• _Task instructions_: Tell me how many lines in the data include "Nathalie", and keep the reply to that number.

• _Supplied records_:

★ ★ ★ ★

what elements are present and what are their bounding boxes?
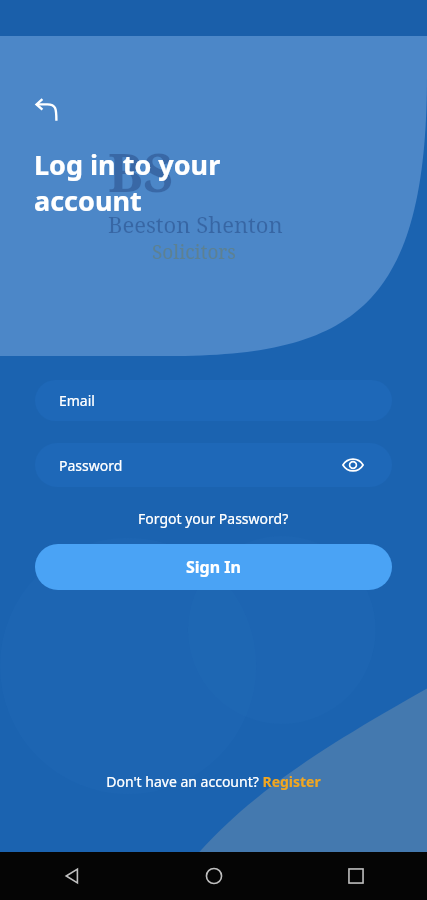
staticText: Don't have an account? Register: [106, 772, 321, 791]
button[interactable]: Password: [35, 443, 392, 487]
staticText: Beeston Shenton: [108, 209, 283, 239]
button[interactable]: Back: [0, 852, 143, 900]
staticText: Sign In: [186, 556, 241, 578]
staticText: Forgot your Password?: [138, 509, 289, 528]
button[interactable]: Recent apps: [285, 852, 427, 900]
staticText: Log in to your account: [34, 146, 221, 219]
button[interactable]: Home: [143, 852, 285, 900]
button[interactable]: Back: [24, 86, 72, 134]
button[interactable]: Sign In: [35, 544, 392, 590]
staticText: Password: [59, 456, 123, 475]
staticText: BS: [108, 136, 174, 207]
button[interactable]: Show password: [338, 450, 368, 480]
staticText: Solicitors: [152, 239, 236, 265]
button[interactable]: Email: [35, 380, 392, 421]
button[interactable]: Don't have an account? Register: [98, 768, 329, 795]
button[interactable]: Forgot your Password?: [134, 505, 293, 532]
staticText: Email: [59, 391, 95, 410]
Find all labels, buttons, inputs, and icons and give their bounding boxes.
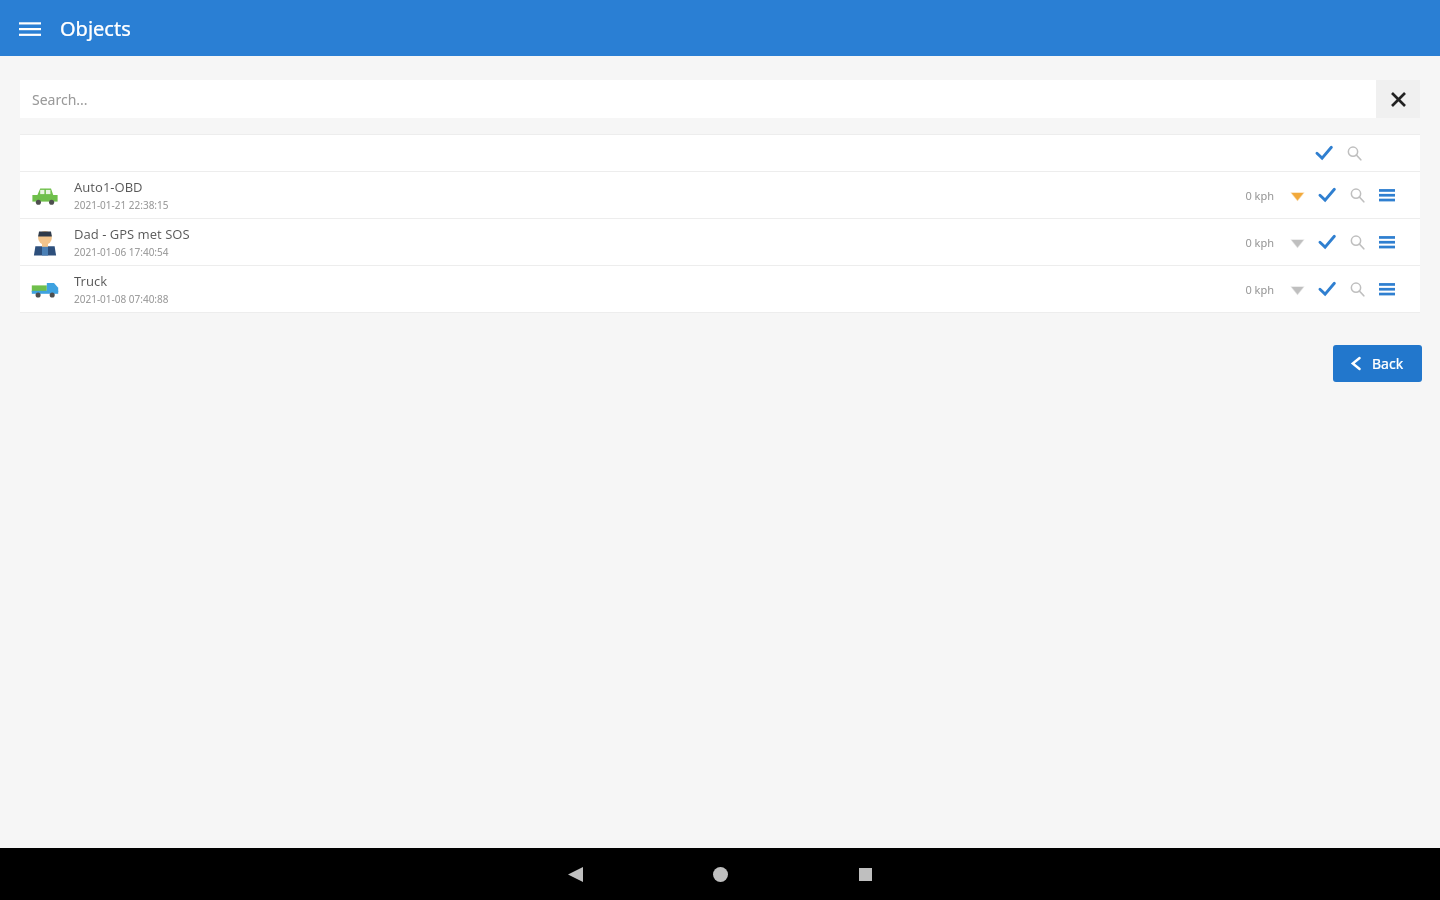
button[interactable]: Find [1346,278,1368,300]
button[interactable]: Recent apps [845,854,885,894]
button[interactable]: Auto1-OBD [20,172,1420,218]
button[interactable]: Signal [1286,231,1308,253]
staticText: 2021-01-08 07:40:88 [74,292,169,306]
staticText: 2021-01-21 22:38:15 [74,198,169,212]
button[interactable]: Back [555,854,595,894]
button[interactable]: Menu [14,12,46,44]
button[interactable]: Search... [20,80,1376,118]
button[interactable]: More options [1376,278,1398,300]
button[interactable]: Dad - GPS met SOS [20,219,1420,265]
button[interactable]: Search all [1343,142,1365,164]
button[interactable]: Find [1346,231,1368,253]
button[interactable]: Select [1316,184,1338,206]
button[interactable]: Back [1333,345,1422,382]
staticText: 0 kph [1245,235,1274,250]
staticText: Search... [32,90,88,109]
button[interactable]: Select [1316,278,1338,300]
button[interactable]: More options [1376,231,1398,253]
staticText: Truck [74,272,108,290]
staticText: Dad - GPS met SOS [74,225,190,243]
staticText: Objects [60,15,131,42]
button[interactable]: More options [1376,184,1398,206]
staticText: 0 kph [1245,282,1274,297]
button[interactable]: Truck [20,266,1420,312]
button[interactable]: Select [1316,231,1338,253]
button[interactable]: Clear search [1376,80,1420,118]
button[interactable]: Signal [1286,184,1308,206]
staticText: 2021-01-06 17:40:54 [74,245,169,259]
staticText: Back [1372,354,1404,373]
staticText: Auto1-OBD [74,178,143,196]
button[interactable]: Select all [1313,142,1335,164]
staticText: 0 kph [1245,188,1274,203]
button[interactable]: Signal [1286,278,1308,300]
button[interactable]: Home [700,854,740,894]
button[interactable]: Find [1346,184,1368,206]
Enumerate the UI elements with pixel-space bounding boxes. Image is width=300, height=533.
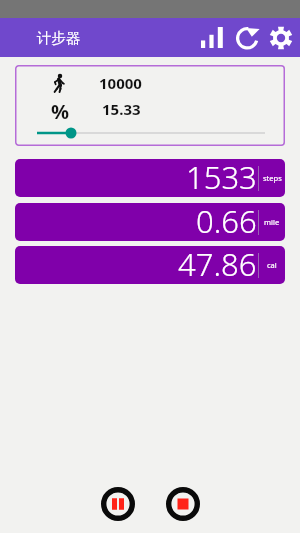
button[interactable]: Stop	[163, 484, 203, 524]
staticText: mile	[264, 217, 280, 227]
staticText: 0.66	[196, 203, 257, 238]
staticText: 10000	[99, 73, 142, 93]
button[interactable]: 10000	[15, 65, 285, 146]
staticText: 47.86	[178, 246, 257, 281]
staticText: %	[51, 98, 70, 119]
button[interactable]: steps	[15, 159, 285, 197]
staticText: cal	[267, 260, 277, 270]
button[interactable]: Refresh	[230, 18, 264, 57]
button[interactable]: Pause	[98, 484, 138, 524]
staticText: 15.33	[102, 99, 141, 119]
staticText: 1533	[186, 159, 257, 194]
button[interactable]: Statistics	[194, 18, 228, 57]
button[interactable]: mile	[15, 203, 285, 241]
staticText: 计步器	[37, 29, 81, 47]
staticText: steps	[263, 173, 282, 183]
button[interactable]	[15, 119, 285, 146]
button[interactable]: Settings	[264, 18, 298, 57]
button[interactable]: cal	[15, 246, 285, 284]
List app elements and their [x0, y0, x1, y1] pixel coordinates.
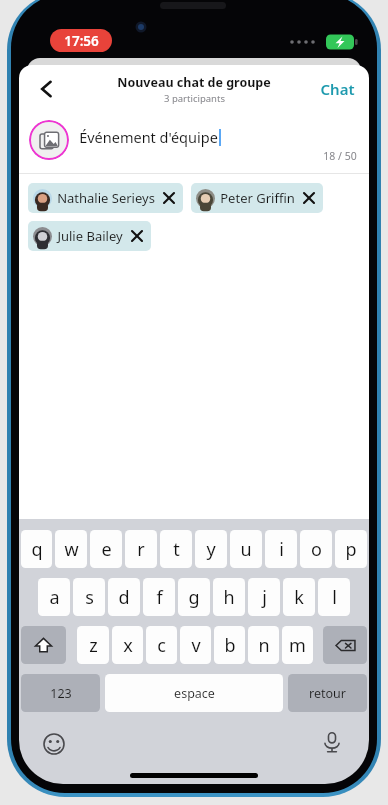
button[interactable]: Emoji: [41, 731, 67, 757]
button[interactable]: m: [282, 626, 313, 664]
staticText: l: [332, 585, 337, 610]
button[interactable]: o: [300, 530, 332, 568]
staticText: f: [156, 585, 163, 610]
staticText: p: [345, 537, 357, 562]
button[interactable]: c: [146, 626, 177, 664]
button[interactable]: v: [180, 626, 211, 664]
button[interactable]: Nathalie Serieys: [28, 183, 183, 213]
button[interactable]: Dictée: [319, 729, 345, 755]
staticText: 18 / 50: [323, 149, 357, 163]
button[interactable]: l: [318, 578, 350, 616]
button[interactable]: n: [248, 626, 279, 664]
staticText: u: [240, 537, 252, 562]
button[interactable]: Julie Bailey: [28, 221, 151, 251]
staticText: 17:56: [64, 32, 99, 50]
staticText: 3 participants: [164, 92, 225, 105]
button[interactable]: Supprimer: [323, 626, 367, 664]
staticText: Chat: [320, 79, 355, 99]
staticText: g: [188, 585, 200, 610]
button[interactable]: p: [335, 530, 367, 568]
staticText: Nouveau chat de groupe: [117, 74, 271, 91]
staticText: q: [31, 537, 43, 562]
staticText: z: [89, 633, 98, 658]
button[interactable]: espace: [105, 674, 283, 712]
staticText: i: [279, 537, 284, 562]
button[interactable]: Chat: [316, 73, 359, 105]
button[interactable]: 123: [21, 674, 100, 712]
staticText: espace: [174, 685, 215, 702]
button[interactable]: a: [38, 578, 70, 616]
button[interactable]: t: [160, 530, 192, 568]
staticText: d: [118, 585, 130, 610]
other: Supprimer Nathalie Serieys: [162, 191, 176, 205]
staticText: Peter Griffin: [220, 189, 295, 207]
button[interactable]: w: [55, 530, 87, 568]
staticText: s: [85, 585, 94, 610]
button[interactable]: Ajouter une photo: [29, 120, 69, 160]
staticText: e: [101, 537, 112, 562]
staticText: h: [223, 585, 235, 610]
other: Supprimer Peter Griffin: [302, 191, 316, 205]
button[interactable]: Majuscule: [21, 626, 66, 664]
button[interactable]: y: [195, 530, 227, 568]
button[interactable]: j: [248, 578, 280, 616]
button[interactable]: retour: [288, 674, 367, 712]
button[interactable]: r: [125, 530, 157, 568]
staticText: n: [258, 633, 270, 658]
button[interactable]: g: [178, 578, 210, 616]
staticText: y: [206, 537, 216, 562]
button[interactable]: s: [73, 578, 105, 616]
button[interactable]: b: [214, 626, 245, 664]
button[interactable]: f: [143, 578, 175, 616]
button[interactable]: Peter Griffin: [191, 183, 323, 213]
other: Supprimer Julie Bailey: [130, 229, 144, 243]
staticText: Événement d'équipe: [79, 127, 218, 147]
staticText: j: [262, 585, 267, 610]
staticText: k: [294, 585, 304, 610]
button[interactable]: k: [283, 578, 315, 616]
button[interactable]: e: [90, 530, 122, 568]
button[interactable]: q: [21, 530, 52, 568]
staticText: r: [137, 537, 145, 562]
button[interactable]: h: [213, 578, 245, 616]
button[interactable]: x: [112, 626, 143, 664]
staticText: v: [191, 633, 201, 658]
staticText: o: [311, 537, 322, 562]
button[interactable]: i: [265, 530, 297, 568]
staticText: t: [173, 537, 180, 562]
staticText: Julie Bailey: [57, 227, 123, 245]
staticText: Nathalie Serieys: [57, 189, 155, 207]
staticText: a: [49, 585, 60, 610]
button[interactable]: d: [108, 578, 140, 616]
staticText: c: [157, 633, 166, 658]
button[interactable]: u: [230, 530, 262, 568]
staticText: b: [224, 633, 236, 658]
button[interactable]: z: [77, 626, 109, 664]
staticText: x: [123, 633, 133, 658]
button[interactable]: Retour: [27, 69, 67, 109]
staticText: m: [289, 633, 306, 658]
staticText: w: [64, 537, 79, 562]
staticText: retour: [309, 685, 346, 702]
staticText: 123: [50, 685, 72, 702]
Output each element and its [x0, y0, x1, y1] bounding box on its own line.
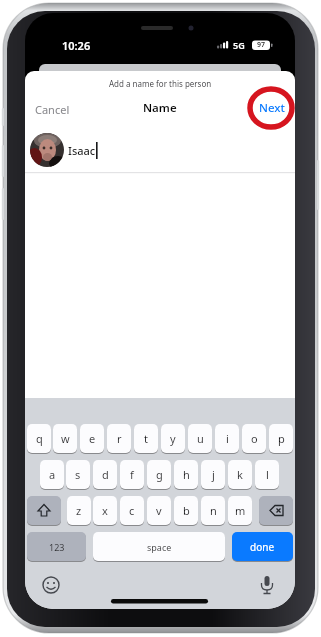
button[interactable]: f [120, 460, 144, 489]
button[interactable]: d [93, 460, 117, 489]
staticText: c [129, 503, 135, 518]
button[interactable]: t [134, 424, 158, 453]
staticText: done [250, 540, 275, 554]
staticText: f [130, 467, 134, 482]
button[interactable]: Cancel [29, 101, 75, 117]
staticText: h [183, 467, 190, 482]
button[interactable]: s [66, 460, 90, 489]
staticText: p [278, 431, 285, 446]
button[interactable]: 123 [27, 532, 86, 561]
button[interactable]: i [215, 424, 239, 453]
button[interactable]: l [255, 460, 279, 489]
staticText: g [156, 467, 163, 482]
staticText: Add a name for this person [109, 78, 212, 89]
staticText: Next [259, 100, 285, 116]
staticText: j [212, 467, 215, 482]
staticText: Isaac [68, 143, 96, 158]
button[interactable]: r [107, 424, 131, 453]
staticText: i [226, 431, 229, 446]
staticText: space [147, 541, 172, 553]
staticText: n [210, 503, 217, 518]
staticText: 10:26 [62, 38, 91, 53]
button[interactable]: c [120, 496, 144, 525]
staticText: t [144, 431, 148, 446]
button[interactable]: h [174, 460, 198, 489]
button[interactable]: space [93, 532, 225, 561]
button[interactable]: m [228, 496, 252, 525]
button[interactable]: o [242, 424, 266, 453]
button[interactable]: n [201, 496, 225, 525]
staticText: Cancel [35, 102, 70, 117]
staticText: Name [143, 100, 177, 116]
button[interactable]: g [147, 460, 171, 489]
button[interactable] [41, 575, 61, 595]
button[interactable] [257, 574, 277, 594]
button[interactable]: x [93, 496, 117, 525]
staticText: z [76, 503, 82, 518]
button[interactable]: e [80, 424, 104, 453]
staticText: 5G [233, 39, 245, 51]
button[interactable] [30, 133, 64, 167]
button[interactable]: Isaac [68, 142, 108, 158]
staticText: x [102, 503, 108, 518]
button[interactable]: k [228, 460, 252, 489]
staticText: r [117, 431, 122, 446]
button[interactable]: done [232, 532, 293, 561]
button[interactable]: b [174, 496, 198, 525]
button[interactable]: a [40, 460, 64, 489]
button[interactable]: u [188, 424, 212, 453]
button[interactable]: j [201, 460, 225, 489]
button[interactable]: z [67, 496, 91, 525]
staticText: a [49, 467, 56, 482]
staticText: u [197, 431, 204, 446]
staticText: l [266, 467, 269, 482]
button[interactable] [259, 496, 293, 525]
staticText: b [183, 503, 190, 518]
button[interactable] [27, 496, 61, 525]
button[interactable]: p [269, 424, 293, 453]
button[interactable]: y [161, 424, 185, 453]
button[interactable]: q [27, 424, 51, 453]
button[interactable]: v [147, 496, 171, 525]
staticText: s [75, 467, 81, 482]
staticText: 97 [257, 40, 266, 50]
button[interactable]: Next [249, 100, 295, 116]
staticText: y [170, 431, 176, 446]
staticText: m [235, 503, 246, 518]
staticText: e [89, 431, 96, 446]
staticText: w [61, 431, 70, 446]
staticText: 123 [49, 541, 65, 553]
staticText: k [237, 467, 243, 482]
staticText: o [251, 431, 258, 446]
staticText: v [156, 503, 162, 518]
staticText: q [36, 431, 43, 446]
staticText: d [102, 467, 109, 482]
button[interactable]: w [53, 424, 77, 453]
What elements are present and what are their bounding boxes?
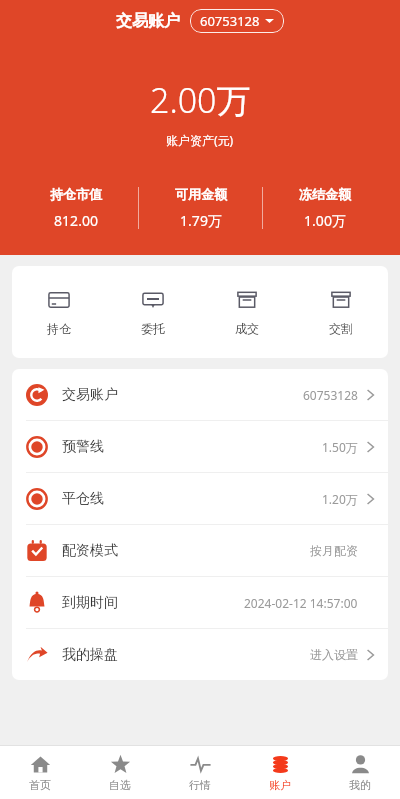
button[interactable]: 账户 [240,746,320,799]
staticText: 可用金额 [175,186,227,202]
button[interactable]: 我的 [320,746,400,799]
staticText: 交易账户 [62,386,118,404]
staticText: 交易账户 [116,11,180,31]
staticText: 行情 [189,778,211,792]
button[interactable]: 我的操盘 [12,629,388,680]
button[interactable]: 持仓 [12,282,106,342]
button[interactable]: 首页 [0,746,80,799]
button[interactable]: 交易账户 [12,369,388,420]
staticText: 2024-02-12 14:57:00 [244,595,358,611]
staticText: 账户资产(元) [166,132,234,148]
staticText: 预警线 [62,438,104,456]
button[interactable]: 自选 [80,746,160,799]
staticText: 到期时间 [62,594,118,612]
staticText: 1.79万 [180,211,222,230]
staticText: 首页 [29,778,51,792]
button[interactable]: 平仓线 [12,473,388,524]
staticText: 2.00万 [150,77,251,123]
staticText: 60753128 [200,12,260,30]
staticText: 持仓 [47,321,71,336]
button[interactable]: 行情 [160,746,240,799]
staticText: 进入设置 [310,647,358,662]
staticText: 1.20万 [322,491,358,507]
button[interactable]: 预警线 [12,421,388,472]
staticText: 自选 [109,778,131,792]
button[interactable]: 委托 [106,282,200,342]
button[interactable]: 到期时间 [12,577,388,628]
button[interactable]: 成交 [200,282,294,342]
staticText: 60753128 [303,387,358,403]
staticText: 平仓线 [62,490,104,508]
button[interactable]: 60753128 [190,9,284,33]
staticText: 配资模式 [62,542,118,560]
staticText: 交割 [329,321,353,336]
staticText: 冻结金额 [299,186,351,202]
staticText: 我的操盘 [62,646,118,664]
staticText: 我的 [349,778,371,792]
staticText: 812.00 [54,211,98,230]
staticText: 持仓市值 [50,186,102,202]
staticText: 账户 [269,778,291,792]
staticText: 成交 [235,321,259,336]
staticText: 1.50万 [322,439,358,455]
staticText: 按月配资 [310,543,358,558]
button[interactable]: 配资模式 [12,525,388,576]
staticText: 1.00万 [304,211,346,230]
staticText: 委托 [141,321,165,336]
button[interactable]: 交割 [294,282,388,342]
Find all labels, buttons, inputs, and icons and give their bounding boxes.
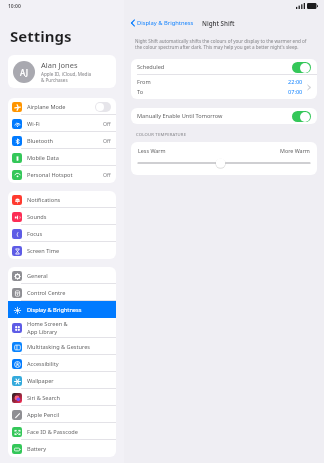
staticText: 22:00 (288, 78, 303, 86)
button[interactable]: Bluetooth (8, 132, 116, 149)
button[interactable]: Display & Brightness (8, 301, 116, 318)
button[interactable]: Face ID & Passcode (8, 423, 116, 440)
staticText: Focus (27, 230, 43, 238)
button[interactable]: Apple Pencil (8, 406, 116, 423)
staticText: Wi-Fi (27, 120, 40, 128)
staticText: Notifications (27, 196, 61, 204)
button[interactable]: Wallpaper (8, 372, 116, 389)
staticText: 07:00 (288, 88, 303, 96)
button[interactable]: Back (129, 17, 195, 29)
staticText: More Warm (280, 147, 310, 154)
staticText: Apple ID, iCloud, Media & Purchases (41, 71, 92, 83)
staticText: Control Centre (27, 289, 66, 297)
button[interactable]: Personal Hotspot (8, 166, 116, 183)
button[interactable]: Accessibility (8, 355, 116, 372)
staticText: Siri & Search (27, 394, 60, 402)
button[interactable]: Focus (8, 225, 116, 242)
staticText: Settings (10, 26, 72, 46)
staticText: Home Screen & (27, 320, 68, 328)
button[interactable]: Control Centre (8, 284, 116, 301)
staticText: Accessibility (27, 360, 59, 368)
button[interactable]: Notifications (8, 191, 116, 208)
staticText: Display & Brightness (137, 19, 194, 27)
staticText: To (137, 88, 144, 96)
button[interactable]: Colour temperature slider (138, 158, 310, 168)
staticText: Display & Brightness (27, 306, 82, 314)
button[interactable]: General (8, 267, 116, 284)
staticText: Face ID & Passcode (27, 428, 78, 436)
button[interactable]: Manually Enable Until Tomorrow (131, 108, 317, 124)
button[interactable]: Wi-Fi (8, 115, 116, 132)
staticText: Mobile Data (27, 154, 59, 162)
staticText: App Library (27, 328, 58, 336)
staticText: Manually Enable Until Tomorrow (137, 112, 292, 120)
button[interactable]: Screen Time (8, 242, 116, 259)
button[interactable]: Sounds (8, 208, 116, 225)
staticText: From (137, 78, 151, 86)
staticText: Less Warm (138, 147, 166, 154)
staticText: 10:00 (8, 3, 21, 10)
button[interactable]: Toggle (292, 111, 311, 122)
staticText: Night Shift (202, 19, 235, 27)
staticText: Airplane Mode (27, 103, 66, 111)
staticText: General (27, 272, 48, 280)
staticText: Alan Jones (41, 60, 78, 70)
button[interactable]: Battery (8, 440, 116, 457)
staticText: Battery (27, 445, 47, 453)
other: Back (130, 19, 136, 27)
button[interactable]: Multitasking & Gestures (8, 338, 116, 355)
button[interactable]: Toggle (95, 102, 111, 112)
staticText: COLOUR TEMPERATURE (136, 132, 187, 138)
staticText: Apple Pencil (27, 411, 60, 419)
button[interactable]: Toggle (292, 62, 311, 73)
button[interactable]: Siri & Search (8, 389, 116, 406)
staticText: Wallpaper (27, 377, 54, 385)
button[interactable]: AJ (8, 55, 116, 88)
staticText: AJ (20, 67, 28, 78)
staticText: Screen Time (27, 247, 60, 255)
button[interactable]: Mobile Data (8, 149, 116, 166)
button[interactable]: Scheduled (131, 59, 317, 75)
staticText: Scheduled (137, 63, 292, 71)
staticText: Bluetooth (27, 137, 53, 145)
staticText: Off (103, 171, 111, 178)
staticText: Personal Hotspot (27, 171, 73, 179)
staticText: Night Shift automatically shifts the col… (135, 38, 313, 50)
staticText: Multitasking & Gestures (27, 343, 91, 351)
button[interactable]: Home Screen & (8, 318, 116, 338)
button[interactable]: From (131, 75, 317, 99)
staticText: Sounds (27, 213, 47, 221)
button[interactable]: Airplane Mode (8, 98, 116, 115)
staticText: Off (103, 120, 111, 127)
staticText: Off (103, 137, 111, 144)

★ ★ ★ ★

• _Answer section_: 3